Dems 'not impressed' with the FDA's plan to fight drug abuse

Dems 'not impressed' with the FDA's plan to fight drug abuse
© Getty Images

A Democratic senator said he will not remove his hold on President Obama's nominee to lead the Food and Drug Administration nominee even after the agency announced a sweeping plan to tackle drug abuse in an effort to sway the senator.

Sen. Ed Markey (D-Mass.) said he would continue his hold on Dr. Robert Califf until the FDA agrees to an even wider review of its process of approving prescription painkillers, which are fueling an opioid epidemic in his state and many others.

ADVERTISEMENT
"The Food and Drug Administration today announced some important steps to address the opioid crisis, but they fall short of what is needed," Markey wrote in a statement Thursday.

Markey's announcement came hours after Califf announced a “a far-reaching action plan to reassess the agency’s approach to opioid medications” – an effort indirectly aimed at removing the roadblock to his nomination.

Sen. Joe Manchin (D-W.Va.), who has also deeply criticized the FDA's approach to opioid abuse, said he was also "not impressed" by what he described as a slight improvement to the agency's approach.

Califf, who is currently the FDA’s deputy commissioner for medical products and tobacco, has waited for weeks to be confirmed as the agency's head.

“This plan contains real measures this agency can take to make a difference in the lives of so many people who are struggling under the weight of this terrible crisis,” Califf wrote in a statement announcing the plans.  

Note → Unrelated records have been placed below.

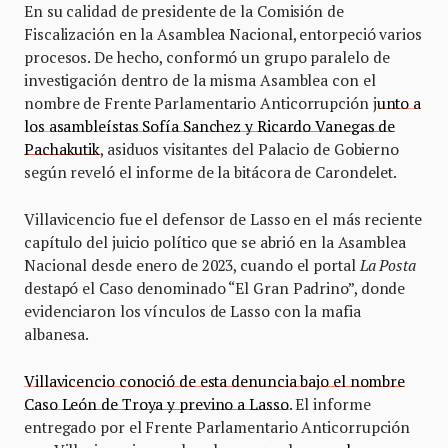
En su calidad de presidente de la Comisión de
Fiscalización en la Asamblea Nacional, entorpeció varios
procesos. De hecho, conformó un grupo paralelo de
investigación dentro de la misma Asamblea con el
nombre de Frente Parlamentario Anticorrupción j
unto a
los asambleístas Sofía Sanchez y Ricardo Vanegas de
Pachakutik
, asiduos visitantes del Palacio de Gobierno
según reveló el informe de la bitácora de Carondelet.
Villavicencio fue el defensor de Lasso en el más reciente
capítulo del juicio político que se abrió en la Asamblea
Nacional desde enero de 2023, cuando el portal
La Posta
destapó el Caso denominado “El Gran Padrino”, donde
evidenciaron los vínculos de Lasso con la mafia
albanesa.
Villavicencio conoció de esta denuncia bajo el nombre
Caso León de Troya y previno a Lasso
. El informe
entregado por el Frente Parlamentario Anticorrupción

Deaths from opioids have jumped 200 percent since 2000, according to the Centers for Disease Control and Prevention (CDC). Health officials have warned that people addicted to prescription painkillers are more likely to turn to heroin, which is often cheaper and easier to access.

Deaths from prescription drug and heroin overdoses reached an all-time high in 2014, increasing 14 percent from the previous year, the CDC reported.

The Department of Health and Human Services is feeling the pressure to act on opioid abuse from across the Senate.

Recently, Sen. Shelley Moore Capito (R-W.Va.) and Kirsten Gillibrand (D-N.Y.) teamed up in a letter to the CDC calling for new prescribing guidelines for painkillers. Others such as Sens. Jeanne Shaheen (D-N.H.) and Kelly Ayotte (R-N.H.) have held field hearings in their home state to raise the profile of the issue.

Shaheen released a statement Thursday praising what she called "long-overdue" action from the FDA.

Senate Majority Leader Mitch McConnell (R-Ky.) said earlier this week that fighting drug addiction and preventing overdose deaths would be a goal for both parties in 2016. 

“Republicans and Democrats are working together to identify bipartisan solutions to this challenge,” he said after a meeting with the president and Speaker Paul Ryan (R-Wis.).